_What to produce_
Reproduce every record below word for word and include no pictures.

··· Data to examine ···

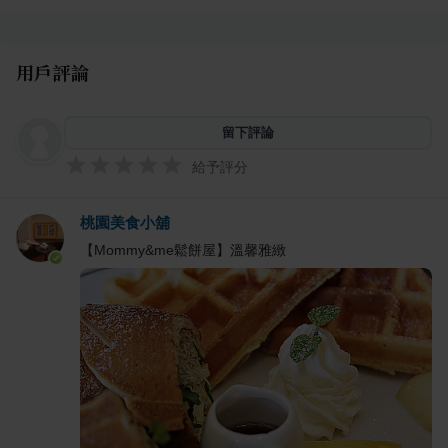
用戶評論
留下評論
給予評分
桃園美食小舖
【Mommy&me鬆餅屋】溫馨雅緻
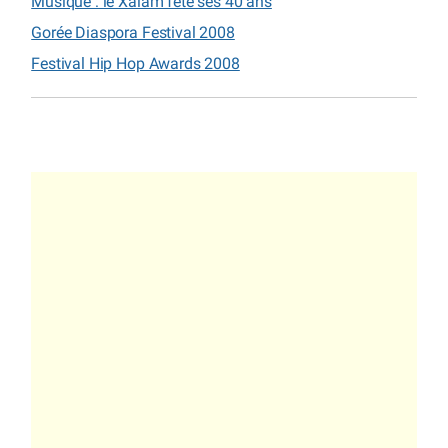
Musique : le Xalam fête ses 40 ans
Gorée Diaspora Festival 2008
Festival Hip Hop Awards 2008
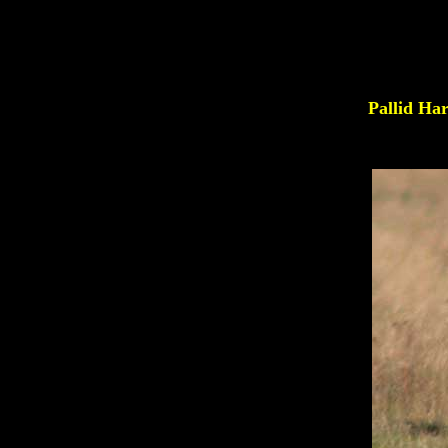
Pallid Ha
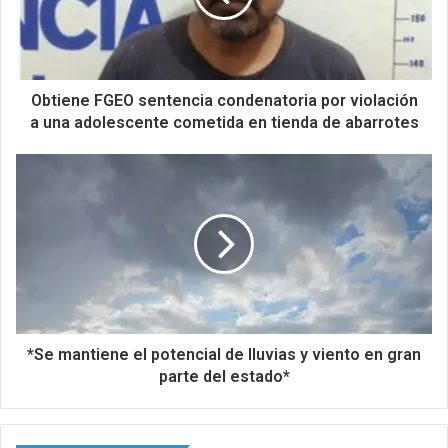
Obtiene FGEO sentencia condenatoria por violación
a una adolescente cometida en tienda de abarrotes
*Se mantiene el potencial de lluvias y viento en gran
parte del estado*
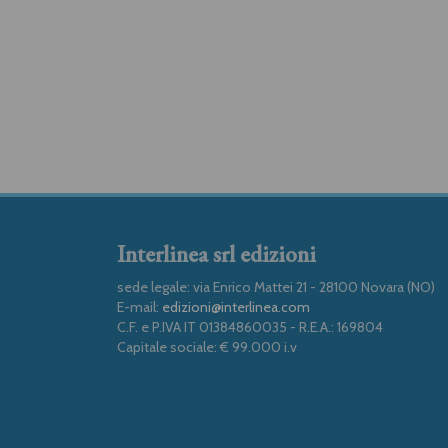
Interlinea srl edizioni
sede legale: via Enrico Mattei 21 - 28100 Novara (NO)
E-mail:
edizioni@interlinea.com
C.F. e P.IVA IT 01384860035 - R.E.A.: 169804
Capitale sociale: € 99.000 i.v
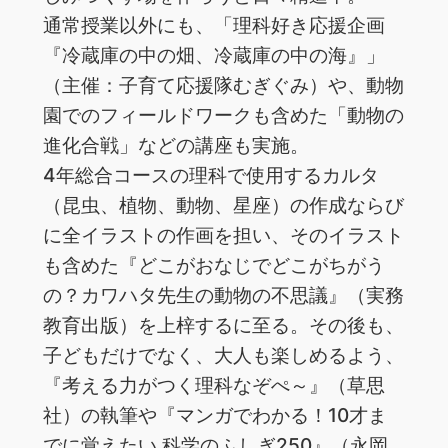
通常授業以外にも、「理科好き応援企画
『冷蔵庫の中の畑、冷蔵庫の中の海』」
（主催：子育て応援隊むぎぐみ）や、動物
園でのフィールドワークも含めた「動物の
進化合戦」などの講座も実施。
4年総合コースの理科で使用するカルタ
（昆虫、植物、動物、星座）の作成ならび
に全イラストの作画を担い、そのイラスト
も含めた『どこがおなじでどこがちがう
の？カワハタ先生の動物の不思議』（実務
教育出版）を上梓するに至る。その後も、
子どもだけでなく、大人も楽しめるよう、
『考える力がつく理科なぞぺ～』（草思
社）の執筆や『マンガでわかる！10才ま
でに覚えたい 科学のふしぎ250』（永岡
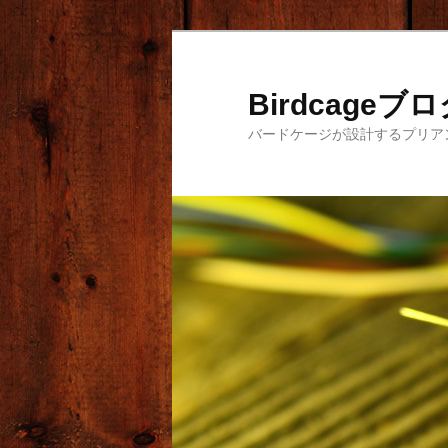
メ
サ
イ
ブ
ン
コ
Birdcageブ
コ
ン
バードケージが設計するプリア
ン
テ
テ
ン
ン
ツ
ツ
へ
へ
移
移
動
動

···

_Result for this exercise_
用戶評論
留下評論
給予評分
桃園美食小舖
【Mommy&me鬆餅屋】溫馨雅緻
Musique : le Xalam fête ses 40 ans
Gorée Diaspora Festival 2008
Festival Hip Hop Awards 2008
Pallid Ha
Obtiene FGEO sentencia condenatoria por violación
a una adolescente cometida en tienda de abarrotes
*Se mantiene el potencial de lluvias y viento en gran
parte del estado*
Interlinea srl edizioni
sede legale: via Enrico Mattei 21 - 28100 Novara (NO)
E-mail:
edizioni@interlinea.com
C.F. e P.IVA IT 01384860035 - R.E.A.: 169804
Capitale sociale: € 99.000 i.v
通常授業以外にも、「理科好き応援企画
『冷蔵庫の中の畑、冷蔵庫の中の海』」
（主催：子育て応援隊むぎぐみ）や、動物
園でのフィールドワークも含めた「動物の
進化合戦」などの講座も実施。
4年総合コースの理科で使用するカルタ
（昆虫、植物、動物、星座）の作成ならび
に全イラストの作画を担い、そのイラスト
も含めた『どこがおなじでどこがちがう
の？カワハタ先生の動物の不思議』（実務
教育出版）を上梓するに至る。その後も、
子どもだけでなく、大人も楽しめるよう、
『考える力がつく理科なぞぺ～』（草思
社）の執筆や『マンガでわかる！10才ま
でに覚えたい 科学のふしぎ250』（永岡
メ
サ
イ
ブ
ン
コ
Birdcageブ
コ
ン
バードケージが設計するプリア
ン
テ
テ
ン
ン
ツ
ツ
へ
へ
移
移
動
動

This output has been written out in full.